Et si un scanner du cœur pouvait aussi révéler quelque chose de l’état des muscles ? C’est ce que suggèrent de nouveaux travaux menés à partir des données de 1 722 patients ayant bénéficié d’un scanner coronaire pour des douleurs thoraciques.
Les chercheurs se sont intéressés aux muscles du thorax et du dos visibles sur ces images. Grâce à un outil d’intelligence artificielle, ils ont mesuré leur volume, mais surtout leur densité, un paramètre qui renseigne indirectement sur leur composition. Un muscle moins dense contient généralement davantage de graisse infiltrée entre ses fibres, alors qu’un muscle plus dense présente une composition considérée comme plus favorable.
Au cours du suivi, 106 participants ont été victimes d’un infarctus du myocarde et 133 sont décédés. Les analyses montrent que les personnes dont les muscles étaient les plus denses présentaient globalement un risque cardiovasculaire plus faible.
Une augmentation de dix unités de la densité musculaire était ainsi associée à une baisse d’environ 31 % du risque d’infarctus dans les premières analyses et à une diminution de 39 % du risque de décès. Même après prise en compte du score calcique coronaire, qui permet d’estimer la quantité de dépôts calcifiés dans les artères du cœur, l’association avec le risque d’infarctus persistait.
À l’inverse, les personnes dont la densité musculaire se situait sous la médiane présentaient un risque d’infarctus supérieur de 58 % et une mortalité plus élevée de 85 %. Ces résultats doivent cependant être interprétés avec prudence : ils décrivent une association et ne prouvent pas que la mauvaise qualité musculaire provoque directement les événements cardiovasculaires.
C’est précisément là que l’étude apporte une nuance importante. Le volume musculaire, à lui seul, ne semblait pas jouer le même rôle. Avoir des muscles plus développés n’était pas associé à une protection cardiovasculaire particulière. Ce qui paraît davantage compter est leur qualité, autrement dit leur composition et notamment leur moindre infiltration graisseuse.
Cette distinction est importante pour le grand public. Il ne s’agit donc pas de conclure que la musculation des pectoraux ou du dos protège de l’infarctus.

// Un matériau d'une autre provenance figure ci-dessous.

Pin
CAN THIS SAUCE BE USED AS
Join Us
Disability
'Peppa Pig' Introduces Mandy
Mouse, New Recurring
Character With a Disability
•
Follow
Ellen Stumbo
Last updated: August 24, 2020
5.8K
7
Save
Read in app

La densité musculaire pourrait plutôt être le reflet d’un meilleur état général, d’une activité physique plus régulière ou d’un métabolisme plus favorable.
L’étude s’inscrit d’ailleurs dans un ensemble de travaux montrant que la santé musculaire et la santé cardiovasculaire sont étroitement liées. L’activité physique régulière contribue à préserver les muscles, améliore la sensibilité à l’insuline, aide à contrôler le poids et la pression artérielle et réduit plusieurs facteurs de risque cardiovasculaire.
L’intérêt le plus concret de cette recherche pourrait toutefois venir de l’imagerie médicale. Les scanners utilisés avaient été réalisés initialement pour étudier les artères coronaires. L’intelligence artificielle permet désormais d’exploiter les mêmes images pour extraire des informations supplémentaires sur les muscles, sans nouvel examen ni irradiation supplémentaire.
Si ces résultats sont confirmés, la densité musculaire pourrait ainsi devenir un indicateur complémentaire du risque cardiovasculaire. Un même scanner pourrait alors renseigner à la fois sur l’état des artères et sur certains marqueurs de la santé générale du patient.
Le message essentiel reste toutefois simple : en matière de prévention cardiovasculaire, avoir des muscles volumineux n’est pas nécessairement synonyme de meilleure protection. Leur qualité pourrait être bien plus informative que leur taille.